To obtain the `TensorState` from a handler, one can use `handler.get_state(mode="tensor")` method. The return value will be a `TensorState` describing the current simulation status.

Then, you can access the `TensorState` with:

```python
tensor_state = handler.get_state(mode="tensor")
object_pos = tensor_state.objects["ball"].root_state[:, 0:3]  # root_state.shape = (num_envs, 13)
```

`TensorState` instances can also be passed into the handler to set the simulation state.

Metasim `TaskWrappers` by default encourages the user to write the `observation()` function to return `TensorState` too.

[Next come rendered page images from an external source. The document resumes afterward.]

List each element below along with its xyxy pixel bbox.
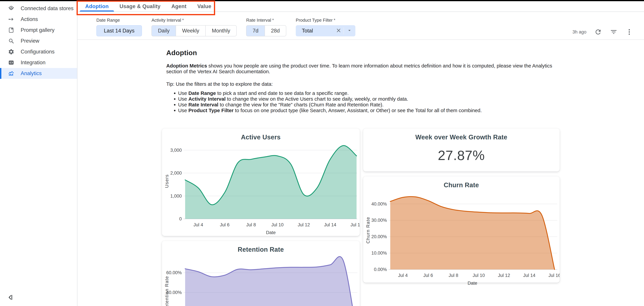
- product-type-filter-select[interactable]: Total: [296, 25, 355, 36]
- window-top-edge: [0, 0, 644, 1]
- activity-interval-weekly[interactable]: Weekly: [176, 25, 206, 36]
- sidebar-item-connected-data-stores[interactable]: Connected data stores: [0, 3, 77, 14]
- svg-text:20.00%: 20.00%: [371, 234, 387, 239]
- list-item: Use Product Type Filter to focus on one …: [178, 108, 560, 113]
- activity-interval-toggle: Daily Weekly Monthly: [152, 25, 237, 36]
- svg-text:Users: Users: [164, 174, 170, 188]
- sidebar-item-label: Integration: [21, 60, 46, 66]
- svg-text:Retention Rate: Retention Rate: [164, 276, 170, 306]
- tab-agent[interactable]: Agent: [166, 1, 192, 11]
- tab-bar: Adoption Usage & Quality Agent Value: [78, 1, 644, 12]
- svg-text:Jul 12: Jul 12: [498, 273, 510, 278]
- sidebar-item-actions[interactable]: Actions: [0, 14, 77, 25]
- chart-title: Retention Rate: [162, 241, 360, 253]
- retention-rate-chart-card: Retention Rate 0.00%20.00%40.00%60.00%Ju…: [162, 241, 360, 306]
- svg-text:40.00%: 40.00%: [371, 201, 387, 206]
- svg-text:Churn Rate: Churn Rate: [366, 217, 370, 243]
- filter-bar-actions: 3h ago: [572, 28, 633, 36]
- svg-text:0.00%: 0.00%: [374, 267, 387, 272]
- activity-interval-daily[interactable]: Daily: [152, 25, 176, 36]
- collapse-sidebar-button[interactable]: [6, 294, 14, 302]
- product-type-filter-value: Total: [302, 28, 336, 34]
- sidebar-item-label: Configurations: [21, 49, 54, 55]
- clear-filter-icon[interactable]: [336, 27, 342, 34]
- tab-adoption[interactable]: Adoption: [80, 1, 114, 11]
- svg-text:Jul 12: Jul 12: [298, 222, 310, 227]
- rate-interval-7d[interactable]: 7d: [246, 25, 265, 36]
- analytics-icon: [8, 70, 14, 77]
- active-users-chart-card: Active Users 01,0002,0003,000Jul 4Jul 6J…: [162, 129, 360, 236]
- page-title: Adoption: [166, 49, 560, 57]
- integration-icon: [8, 59, 14, 66]
- rate-interval-28d[interactable]: 28d: [264, 25, 286, 36]
- sidebar-item-integration[interactable]: Integration: [0, 57, 77, 68]
- svg-text:Jul 16: Jul 16: [548, 273, 560, 278]
- rate-interval-label: Rate Interval*: [246, 17, 286, 23]
- sidebar-item-label: Connected data stores: [21, 5, 74, 11]
- page-content[interactable]: Adoption Adoption Metrics shows you how …: [78, 40, 644, 306]
- date-range-button[interactable]: Last 14 Days: [96, 25, 142, 36]
- svg-text:Jul 16: Jul 16: [350, 222, 360, 227]
- sidebar-item-configurations[interactable]: Configurations: [0, 46, 77, 57]
- data-stores-icon: [8, 5, 14, 12]
- list-item: Use Activity Interval to change the view…: [178, 96, 560, 102]
- main-area: Adoption Usage & Quality Agent Value Dat…: [78, 0, 644, 306]
- svg-text:Jul 6: Jul 6: [423, 273, 433, 278]
- svg-text:3,000: 3,000: [170, 148, 182, 153]
- svg-text:Jul 14: Jul 14: [324, 222, 336, 227]
- product-type-filter-group: Product Type Filter* Total: [296, 17, 355, 36]
- date-range-group: Date Range Last 14 Days: [96, 17, 142, 36]
- tips-list: Use Date Range to pick a start and end d…: [178, 90, 560, 113]
- refresh-icon[interactable]: [594, 28, 602, 36]
- intro-paragraph: Adoption Metrics shows you how people ar…: [166, 63, 555, 74]
- dropdown-divider: [344, 27, 344, 34]
- sidebar: Connected data stores Actions Prompt gal…: [0, 0, 78, 306]
- actions-icon: [8, 16, 14, 23]
- svg-text:Jul 10: Jul 10: [271, 222, 284, 227]
- sidebar-item-label: Prompt gallery: [21, 27, 54, 33]
- sidebar-item-preview[interactable]: Preview: [0, 35, 77, 46]
- retention-rate-chart: 0.00%20.00%40.00%60.00%Jul 4Jul 6Jul 8Ju…: [162, 255, 360, 306]
- svg-text:10.00%: 10.00%: [371, 251, 387, 256]
- sidebar-item-prompt-gallery[interactable]: Prompt gallery: [0, 25, 77, 35]
- last-refresh-time: 3h ago: [572, 29, 586, 35]
- wow-growth-card: Week over Week Growth Rate 27.87%: [363, 129, 560, 171]
- filter-bar: Date Range Last 14 Days Activity Interva…: [78, 12, 644, 40]
- svg-text:Jul 8: Jul 8: [448, 273, 458, 278]
- product-type-filter-label: Product Type Filter*: [296, 17, 355, 23]
- list-item: Use Rate Interval to change the view for…: [178, 102, 560, 108]
- configurations-icon: [8, 48, 14, 55]
- tab-usage-quality[interactable]: Usage & Quality: [114, 1, 166, 11]
- chart-title: Churn Rate: [363, 176, 560, 189]
- svg-text:0: 0: [179, 216, 182, 221]
- activity-interval-group: Activity Interval* Daily Weekly Monthly: [152, 17, 237, 36]
- svg-text:Date: Date: [468, 281, 477, 286]
- activity-interval-label: Activity Interval*: [152, 17, 237, 23]
- tab-value[interactable]: Value: [192, 1, 217, 11]
- svg-text:30.00%: 30.00%: [371, 218, 387, 223]
- sidebar-item-label: Actions: [21, 16, 38, 22]
- svg-text:2,000: 2,000: [170, 170, 182, 175]
- charts-grid: Active Users 01,0002,0003,000Jul 4Jul 6J…: [162, 129, 560, 306]
- svg-text:Jul 10: Jul 10: [472, 273, 485, 278]
- filter-icon[interactable]: [610, 28, 618, 36]
- sidebar-item-label: Analytics: [21, 70, 42, 76]
- svg-text:Jul 4: Jul 4: [194, 222, 203, 227]
- activity-interval-monthly[interactable]: Monthly: [205, 25, 237, 36]
- sidebar-item-label: Preview: [21, 38, 39, 44]
- date-range-label: Date Range: [96, 17, 142, 23]
- svg-text:Date: Date: [266, 230, 276, 235]
- preview-icon: [8, 37, 14, 44]
- svg-text:Jul 4: Jul 4: [398, 273, 408, 278]
- tip-paragraph: Tip: Use the filters at the top to explo…: [166, 81, 555, 87]
- more-options-icon[interactable]: [625, 28, 633, 36]
- svg-text:Jul 6: Jul 6: [220, 222, 230, 227]
- svg-text:1,000: 1,000: [170, 193, 182, 199]
- chart-title: Week over Week Growth Rate: [363, 129, 560, 141]
- sidebar-item-analytics[interactable]: Analytics: [0, 68, 77, 79]
- chevron-down-icon[interactable]: [346, 27, 352, 34]
- list-item: Use Date Range to pick a start and end d…: [178, 90, 560, 96]
- svg-text:60.00%: 60.00%: [166, 270, 182, 275]
- svg-text:Jul 14: Jul 14: [523, 273, 535, 278]
- churn-rate-chart-card: Churn Rate 0.00%10.00%20.00%30.00%40.00%…: [363, 176, 560, 283]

One disadvantage of `TensorState` is that it is diffucult for human users to undestand the mapping between tensor indices and actual states. So we also provide a more user-friendly interface.

## Dict State

`DictState` is more user-friendly compared to `TensorState`, but scrifices efficiency.

```python
Dof = Dict[str, float]

class DictObjectState(TypedDict):
    """State of the object."""

    pos: torch.Tensor
    rot: torch.Tensor
    vel: torch.Tensor | None
    ang_vel: torch.Tensor | None
    dof_pos: Dof | None
    dof_vel: Dof | None


class DictRobotState(DictObjectState):
    """State of the robot."""

    dof_pos: Dof | None
    dof_vel: Dof | None

    dof_pos_target: Dof | None
    dof_vel_target: Dof | None
    dof_torque: Dof | None

class DictEnvState(TypedDict):
    """State of the environment."""

    objects: dict[str, DictObjectState]
    robots: dict[str, DictRobotState]
    cameras: dict[str, dict[str, torch.Tensor]]
    extras: dict[str, Any]      # States of Extra information
```

To obtain the `DictEnvState` from a handler, one can use `handler.get_state(mode="dict")` method. The return value will be a `DictEnvState` describing the current simulation status.

Then, you can access the `DictEnvState` with:

```python
dict_state = handler.get_state(mode="dict")
object_pos = dict_state["objects"]["ball"]["pos"]
```

`DictEnvState` instances can also be passed into the handler to set the simulation state.

The disadvantage of `DictState` is its speed. In some cases, `DictState` is extremely slow due to frequent dict access and discontinuous memory access.